# $\int \frac{1}{x\sqrt{x^2-5}} \operatorname d\!x$ by substitution?

I need to evaluate the integral

$$\int \frac{1}{x\sqrt{x^2-5}} dx$$

The integral should be solved by substitution. I tried substituting $u=x^2-5$, but did not come with an answer.The correct answer is $\frac{1}{\sqrt 5}\arcsin\left(\frac{\sqrt 5}{x}\right)$.

• You have a square root of a quadratic and you know your solution has an inverse trig function. Have you considered a trig substitution? – Mike Feb 19 '14 at 10:19
• Use $x=\frac{\sqrt{5}}{\sin(u)}=\sqrt{5}\csc(u)$. – J.R. Feb 19 '14 at 10:27

Hint

Use the change of variable $$x=\sqrt 5\cosh u$$

• Succinct and spot on! – amWhy Feb 20 '14 at 13:32

Hint: Let's rearrange the equation as: $$\int \frac{1}{x^2 \sqrt{1-\frac{5}{x^2}}}dx$$ This is done by pulling the $x^2$ out of the square root.

So using the substitution as provided we get $$du = \frac{-\sqrt{5}}{x^2}dx$$ Which you should see helps you solve the integral as required.

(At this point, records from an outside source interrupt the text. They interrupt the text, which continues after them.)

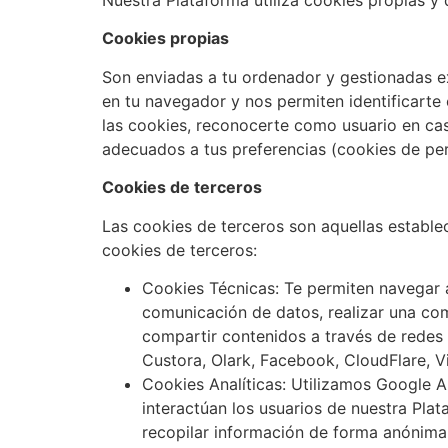
Cookies propias
Son enviadas a tu ordenador y gestionadas e
en tu navegador y nos permiten identificarte 
las cookies, reconocerte como usuario en caso
adecuados a tus preferencias (cookies de per
Cookies de terceros
Las cookies de terceros son aquellas estable
cookies de terceros:
Cookies Técnicas: Te permiten navegar a 
comunicación de datos, realizar una co
compartir contenidos a través de redes s
Custora, Olark, Facebook, CloudFlare, V
Cookies Analíticas: Utilizamos Google 
interactúan los usuarios de nuestra Plat
recopilar información de forma anónima y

In the standard form of the trigonometric integral.

• how did you get du=-(5)^.5/x^2dx? what was u equal to? – Jake Feb 19 '14 at 10:42
• I thought the substitution in the question was $u=\frac{\sqrt{5}}{x}$. After reading the OP that wasn't the sub he was using, but the one in this comment was the one I meant. – Chinny84 Feb 19 '14 at 10:49

Like I put in my comment, the square root of a quadratic often suggests a trig substitution, which takes one of 3 forms:

$$1-\sin^2x=\cos^2x$$ $$\tan^2x+1=\sec^2x$$ $$\sec^2x-1=\tan^2x$$

In this case, you have something squared minus a constant, so the third form is what we want. The substitution $x=\sqrt5\sec t$ will reduce the square root to $\sqrt{5\tan^2t}$. If you perform the substitution correctly, you should end up integrating a constant.